▶ _Required work_
What is the number of lines in the records that contain "döms"? Give only that number.

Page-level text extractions
=-=-=-=-=

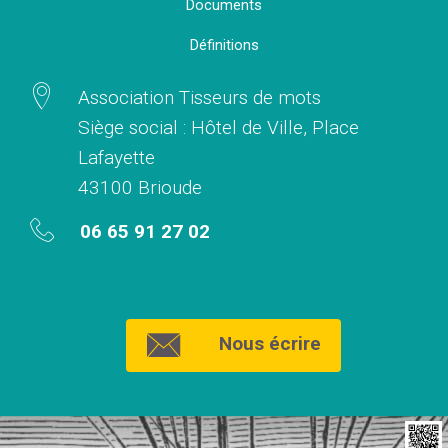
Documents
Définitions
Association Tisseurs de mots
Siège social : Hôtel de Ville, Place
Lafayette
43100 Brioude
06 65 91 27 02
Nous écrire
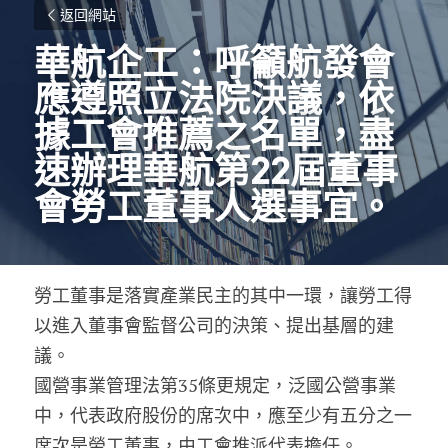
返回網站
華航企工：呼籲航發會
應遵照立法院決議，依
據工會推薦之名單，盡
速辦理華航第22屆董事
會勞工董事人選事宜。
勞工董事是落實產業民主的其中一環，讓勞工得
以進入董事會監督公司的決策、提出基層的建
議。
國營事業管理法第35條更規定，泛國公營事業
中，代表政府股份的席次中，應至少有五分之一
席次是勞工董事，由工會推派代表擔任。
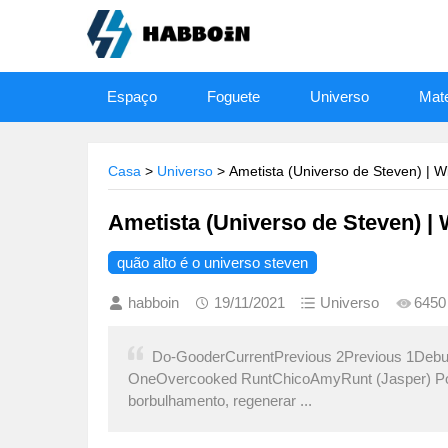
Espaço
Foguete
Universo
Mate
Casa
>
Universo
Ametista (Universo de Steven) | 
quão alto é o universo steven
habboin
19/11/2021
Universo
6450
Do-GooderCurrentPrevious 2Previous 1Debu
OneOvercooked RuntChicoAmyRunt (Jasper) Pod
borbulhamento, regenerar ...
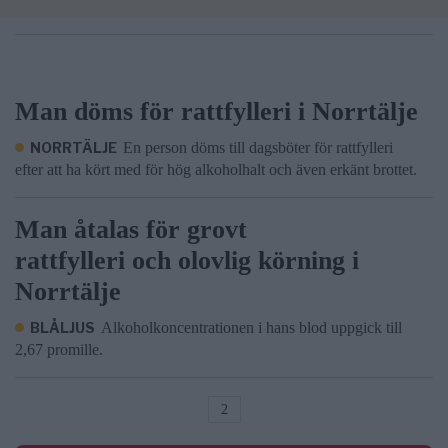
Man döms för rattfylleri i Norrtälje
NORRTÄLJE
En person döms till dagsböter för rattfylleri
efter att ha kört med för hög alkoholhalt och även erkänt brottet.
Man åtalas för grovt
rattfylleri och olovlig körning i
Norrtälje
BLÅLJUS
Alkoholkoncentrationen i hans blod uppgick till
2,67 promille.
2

=-=-=-=-=

▶ _Answer space_
2